The “election” of Ms. Carrie Lam as the new Chief Executive of Hong Kong, by an elite “electoral college”, has caused few ripples. Although the first female CEO, she seems to represent the pro-Beijing status quo. However, given the lack of a grass roots mandate Ms Lam may have to work hard to win over the populace. Whether that will mean embarking on more aggressive public housing programs at the expense of the property cartel, remains to be seen. We remain short of HK property stocks such as SHK Props, but long Chinese ones like Soho.

In Thailand, the 20th Constitution was signed by the King with great fanfare on Chakri Dynasty Day, but drafting of organic laws will push elections well into the 2nd half of next year. Meanwhile, the Thai economy remains resilient, with residential property prices and tourism underpinning the optimism. We added to Airports Authority (AOT), Erawan Hotels, Minor International, BDMS Hospitals, and Thai Airways on recent weakness.

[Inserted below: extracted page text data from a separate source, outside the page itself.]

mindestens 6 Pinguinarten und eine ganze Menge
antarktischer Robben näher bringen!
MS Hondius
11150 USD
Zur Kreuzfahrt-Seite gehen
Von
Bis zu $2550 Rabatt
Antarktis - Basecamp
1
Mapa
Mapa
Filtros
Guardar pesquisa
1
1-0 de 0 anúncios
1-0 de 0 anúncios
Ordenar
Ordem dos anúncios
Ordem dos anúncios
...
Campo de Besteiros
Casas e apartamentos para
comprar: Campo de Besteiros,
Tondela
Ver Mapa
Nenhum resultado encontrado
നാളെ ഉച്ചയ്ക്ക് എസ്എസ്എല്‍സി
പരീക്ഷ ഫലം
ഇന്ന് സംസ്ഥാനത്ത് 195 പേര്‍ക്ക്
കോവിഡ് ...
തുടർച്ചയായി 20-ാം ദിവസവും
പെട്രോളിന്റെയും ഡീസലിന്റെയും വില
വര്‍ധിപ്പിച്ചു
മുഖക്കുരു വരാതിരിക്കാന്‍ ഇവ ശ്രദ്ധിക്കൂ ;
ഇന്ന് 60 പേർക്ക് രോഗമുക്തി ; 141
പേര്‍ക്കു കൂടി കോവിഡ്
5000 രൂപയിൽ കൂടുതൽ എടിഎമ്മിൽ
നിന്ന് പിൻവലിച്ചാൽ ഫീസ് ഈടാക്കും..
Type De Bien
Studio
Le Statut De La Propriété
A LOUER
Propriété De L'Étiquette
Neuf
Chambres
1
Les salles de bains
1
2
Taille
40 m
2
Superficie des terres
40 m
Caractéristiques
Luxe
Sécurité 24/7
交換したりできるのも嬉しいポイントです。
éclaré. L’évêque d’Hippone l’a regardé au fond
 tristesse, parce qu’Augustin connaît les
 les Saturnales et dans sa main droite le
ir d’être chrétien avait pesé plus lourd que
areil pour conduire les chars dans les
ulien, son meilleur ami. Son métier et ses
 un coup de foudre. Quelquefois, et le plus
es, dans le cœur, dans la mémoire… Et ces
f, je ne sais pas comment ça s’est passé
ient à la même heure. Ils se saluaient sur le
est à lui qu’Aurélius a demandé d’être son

In Myanmar, the Daw Suu Kyi’s NLD completed its first year in power, with many observers frustrated with the pace of reform. Recent bi-elections saw NLD maintain its predominance in Yangon, but lose out to provincial parties in Shan State, Rakhine & Mon. We expect cabinet members to increasingly reach out to the business sector to generate economic ideas and growth.

With the new Foreign Investment Law and Companies Act expected to be implemented in the next 2-3 months, Myanmar’s handful of listed companies and wider range of unlisted public companies, will all theoretically be open to 35% foreign ownership. We are encouraging the development of an OTC exchange, to incubate companies for a full listing on the Yangon Stock Exchange (“YSX”). Although the larger companies, such as Max cement continue to favour foreign listings, whilst “national  assets” such as the banks, likely to seek listings on the YSX itself.